Reading these verses gives me a perspective to not care about the things of this world, until I remember to read 1 Corinthians 9 in its entirety. Verses 19-23 have caused me to struggled with a different kind of truth: the truth that we live in a vain and judgemental world. In these verses Paul writes about becoming "all things to all people so that by all possible means [he] might save some" (vs.22). He went on to say that to the Jews he became like a Jew, to win the Jews; to those under the law he became like one under the law to win them over; to those not under the law he became like one not under the law to win them over; and to the weak he became weak to win the weak (vs.20-22 NIV). The message version paraphrases Paul's words to say that he became a servant to "any and all in order to reach a wide range of people: religious, nonreligious, meticulous moralists, loose-living immoralists, the defeated, the demoralized -- whoever" (vs.19-23 MSG). However, when I translate it to our current society I can't help but think of all the wide range of people we are meant to be servants to in order to win some of them over: braniacs, athletes, musicians, hipsters, goths, gangsters, nerds, soccer players, basketball players, volleyball players, quidditch players, prom queens, drag queens, drama queens, health freaks, religious freaks, anti-religious freaks, and the list goes on... Therefore, I can't help but think that if I were to wear garbage pants with a gorilla t-shirt (I made both of those things up in my attempt not to offend anyone) everyday then I would inevitably disqualify myself from serving certain types of people because their judgement of me (or perhaps more accurately, my outfit) would cause them not to interact with me. Not only would this disqualify people from being introduced to me (not that big of a deal) but this would also disqualify people from being introduced to Jesus through me (big deal -- this is one of the main callings over our lives as Christians). I am in no way stating that Jesus needs me to reach people throughout the world but his command to us was to "go into all the world and preach the gospel to all creation" (Mark 16:15). We're not drawing people closer by pushing the world further away, we draw people closer to God by being in the world and pulling God closer to us. 
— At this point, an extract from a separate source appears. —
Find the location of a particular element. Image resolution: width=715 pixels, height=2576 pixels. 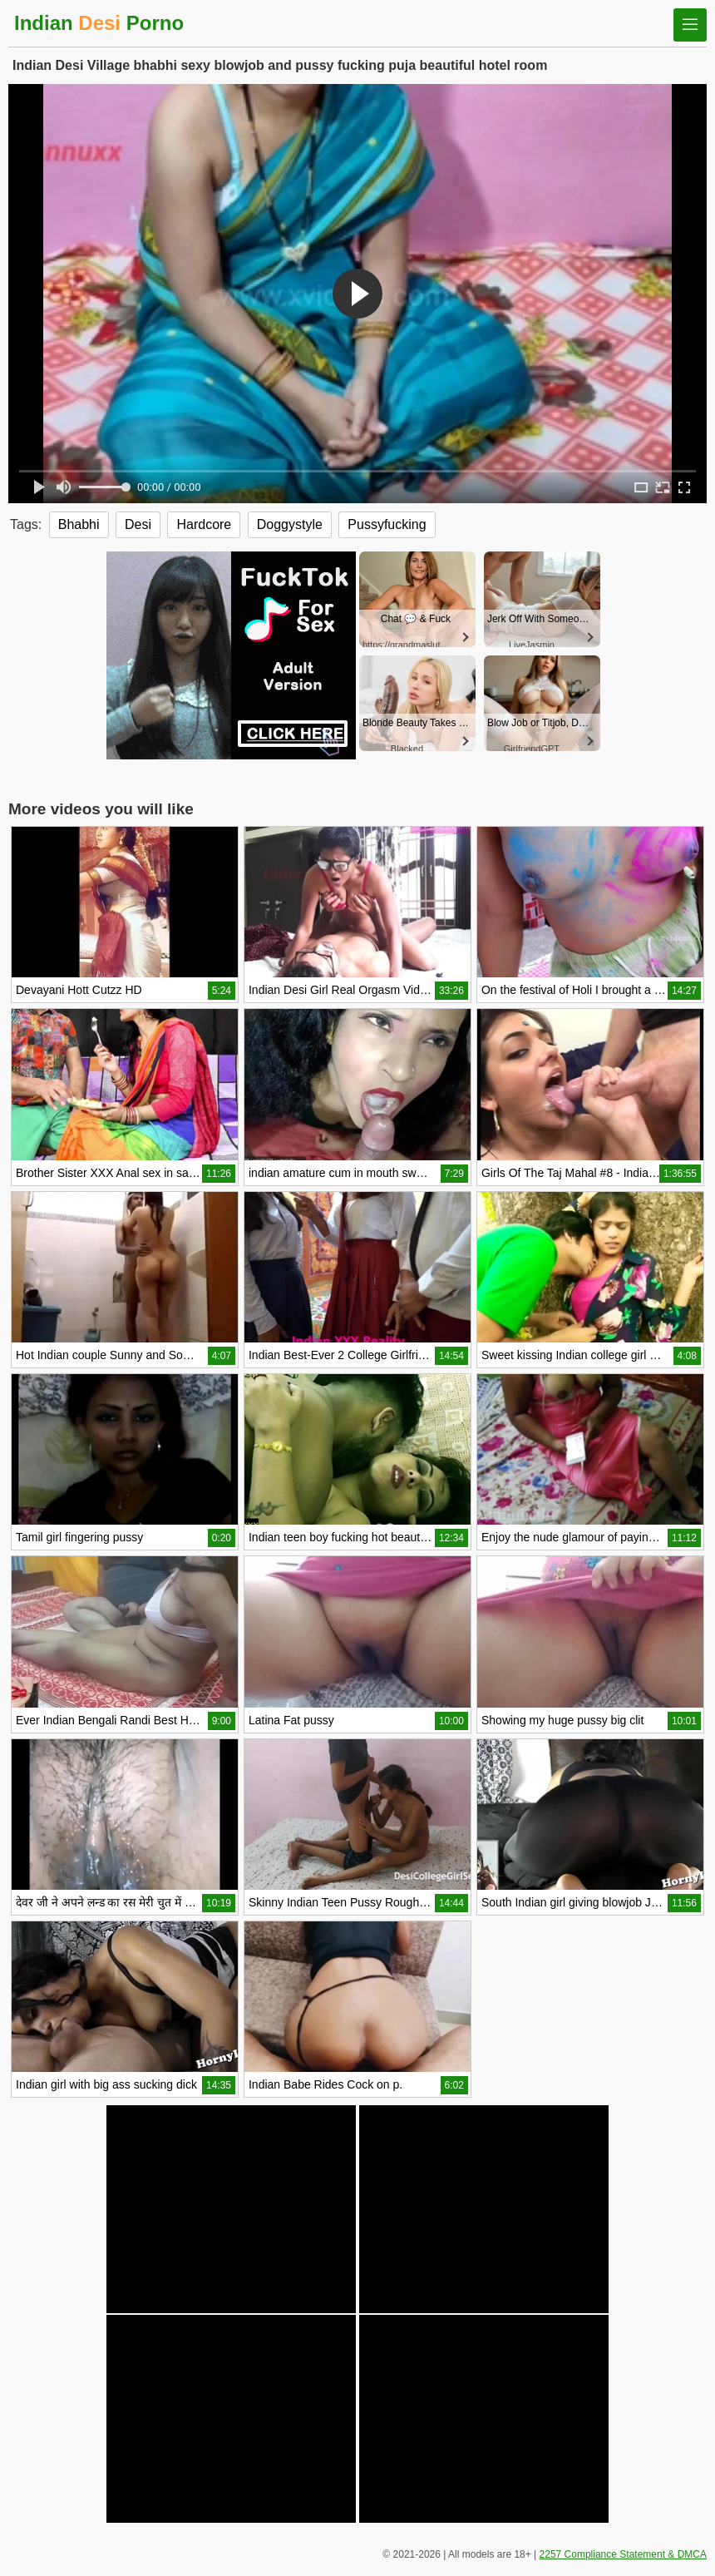 2257 Compliance Statement & DMCA is located at coordinates (623, 2554).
Therefore, while on this circular train-of-thought, I came to two almost-contradictory conclusions:
1. As followers of Jesus, we can't find our approval of ourselves in the things of this world. Whether it's athletic ability, bodies, clothes, musical talents, looks, grades, singing voices, shoes, teeth, make-up, heels, or ability to win camp runs.
2. As followers of Jesus we must become all things to all people to save some. By going completely against all the things society values we disqualify ourselves from reaching the very people in society who value these things.  
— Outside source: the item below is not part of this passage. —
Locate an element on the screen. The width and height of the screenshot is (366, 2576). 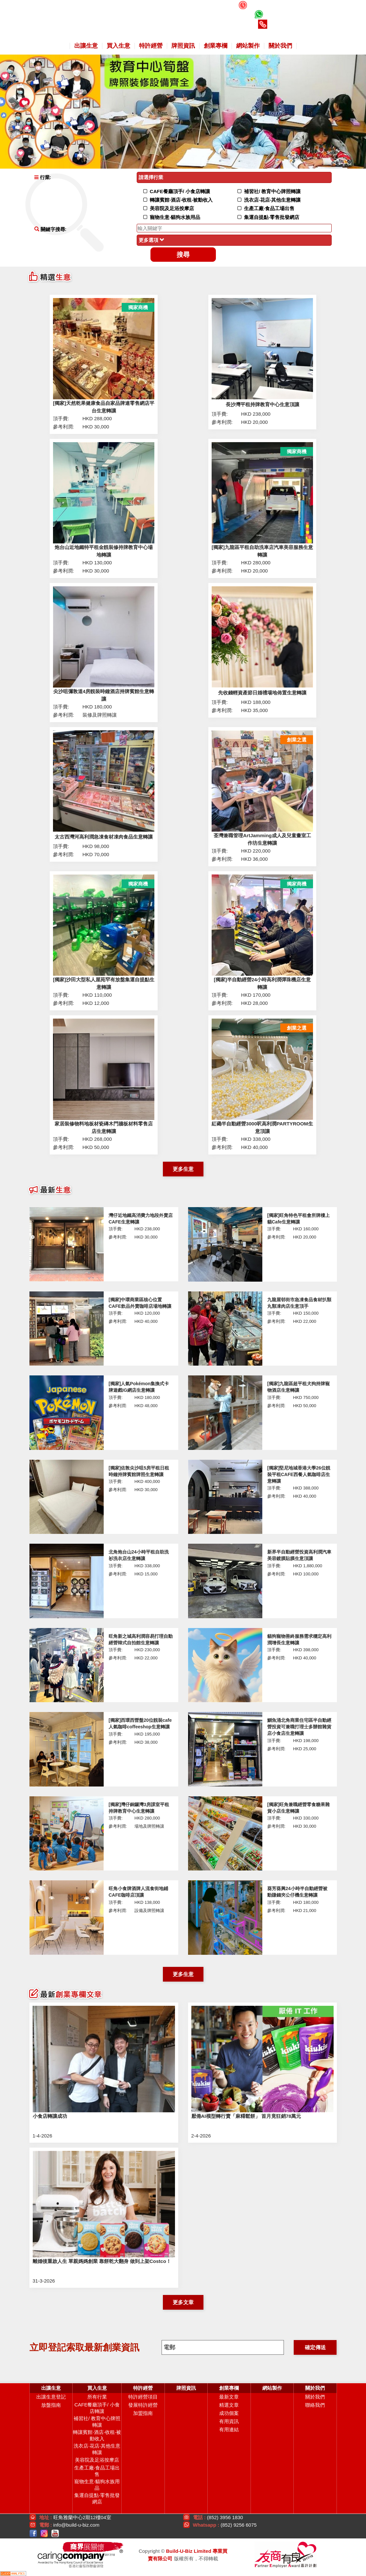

Paul sums up how we're able to live with two contradictory principles: because in Jesus, we're free. We can still wear make-up, buy clothes, wash our face, work out, get degrees, make money, own shoes, train hard to win camp runs, and shower. And although we can take part in all of these things, because we are free in Jesus, we do not have to be slaves to any of them nor find our value in these things. Furthermore, because we have found our freedom and our identity in Jesus we are not slaves to anything in the world but free to be servants to everyone, to win as many as possible (1 Corinthians 9:19). 



1 comment:

  1. This is worded so elegantly! Something that I've been thinking about lately, as well. Thanks Beeg!